The Collected Works of Charles Lamb and Mary Lamb. Charles Lamb
never quoted or mentioned that brilliant young dramatist and poet who divided with Randolph the best part of Jonson's mantle. …
At the close of Wither's high-spirited and manly postscript to the poem on which, as he tells us, his publisher had bestowed the name of The Shepherd's Hunting, a passage occurs which has provoked one of the most characteristic outbreaks of wrath and mirth to be found among all Lamb's notes on Nott's notes on Lamb's notes on the text of Wither. "Neither am I so cynical but that I think a modest expression of such amorous conceits as suit with reason, will yet very well become my years; in which not to have feeling of the power of love, were as great an argument of much stupidity, as an over-sottish affection were of extreme folly." In illustration of this simple and dignified sentence Lamb cites the following most apt and admirable parallel.
"'Nor blame it, readers, in those years to propose to themselves such a reward, as the noblest dispositions above other things in this life have sometimes preferred; whereof not to be sensible, when good and fair in one person meet, argues both a gross and shallow judgment, and withall an ungentle and swainish breast.'
"Milton—Apology for Smectymn[u]us."
"Why is this quoted?" demands the too inquisitive Nott; "I see little similarity." "It was quoted for those who can see," rejoins Lamb, with three thick strokes of his contemptuous pencil under the luckless Doctor's poor personal pronoun; on which this special note of indignation is added beneath.
"I. I. I. I. I. in Capitals!—
for shame, write your Ego thus little i with a dot stupid Nott!"
At the opening of the second we find the notes on Abuses stript and whipt which in their revised condition as part of the essay on Wither are familiar to all lovers of English letters.
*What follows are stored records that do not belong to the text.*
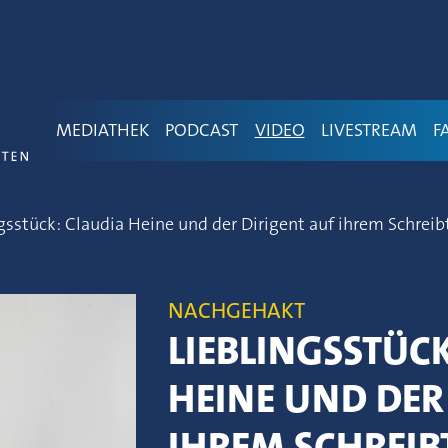
MEDIATHEK
PODCAST
VIDEO
LIVESTREAM
F
gsstück: Claudia Heine und der Dirigent auf ihrem Schreib
NACHGEHAKT
LIEBLINGSSTÜC
HEINE UND DER
IHREM SCHREIB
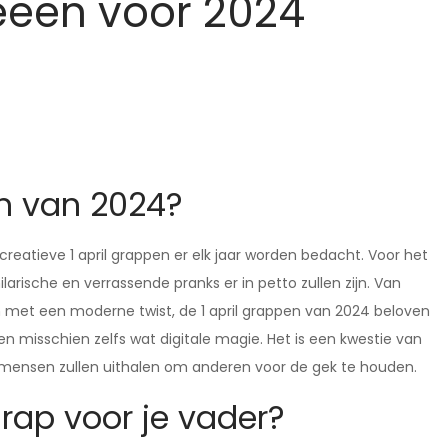
deeën voor 2024
en van 2024?
reatieve 1 april grappen er elk jaar worden bedacht. Voor het
arische en verrassende pranks er in petto zullen zijn. Van
n met een moderne twist, de 1 april grappen van 2024 beloven
en misschien zelfs wat digitale magie. Het is een kwestie van
 mensen zullen uithalen om anderen voor de gek te houden.
grap voor je vader?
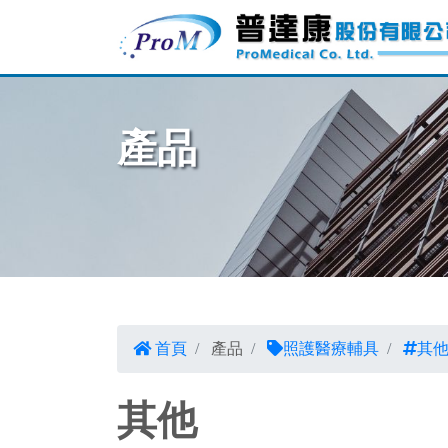
產品
首頁
產品
照護醫療輔具
其
其他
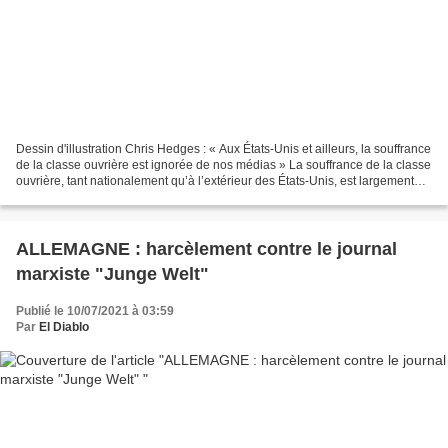
Dessin d'illustration Chris Hedges : « Aux États-Unis et ailleurs, la souffrance
de la classe ouvrière est ignorée de nos médias » La souffrance de la classe
ouvrière, tant nationalement qu’à l’extérieur des États-Unis, est largement
ignorée de nos médias...
ALLEMAGNE : harcèlement contre le journal
marxiste "Junge Welt"
Publié le 10/07/2021 à 03:59
Par
El Diablo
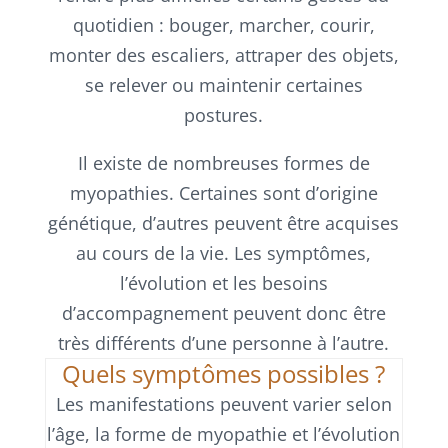
quotidien : bouger, marcher, courir,
monter des escaliers, attraper des objets,
se relever ou maintenir certaines
postures.
Il existe de nombreuses formes de
myopathies. Certaines sont d’origine
génétique, d’autres peuvent être acquises
au cours de la vie. Les symptômes,
l’évolution et les besoins
d’accompagnement peuvent donc être
très différents d’une personne à l’autre.
Quels symptômes possibles ?
Les manifestations peuvent varier selon
l’âge, la forme de myopathie et l’évolution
They begin with the second paragraph of that essay, in which sundry slight and delicate touches of improvement have fortified or simplified the original form of expression. After the sentence which describes the vehemence of Wither's love for goodness and hatred of baseness, the manuscript proceeds thus: "His moral feeling is work'd up into a sort of passion, something as Milton describes himself at a like early age, that night and day he laboured to attain to a certain idea which he had of perfection." Another cancelled passage is one which originally followed on the reflection that "perhaps his premature defiance often exposed him" (altered in the published essay to "sometimes made him obnoxious") "to censures, which he would otherwise have slipped by." The manuscript continues: "But in this he is as faulty as some of the primitive Christians are described to have been, who were ever ready to outrun the executioner. … "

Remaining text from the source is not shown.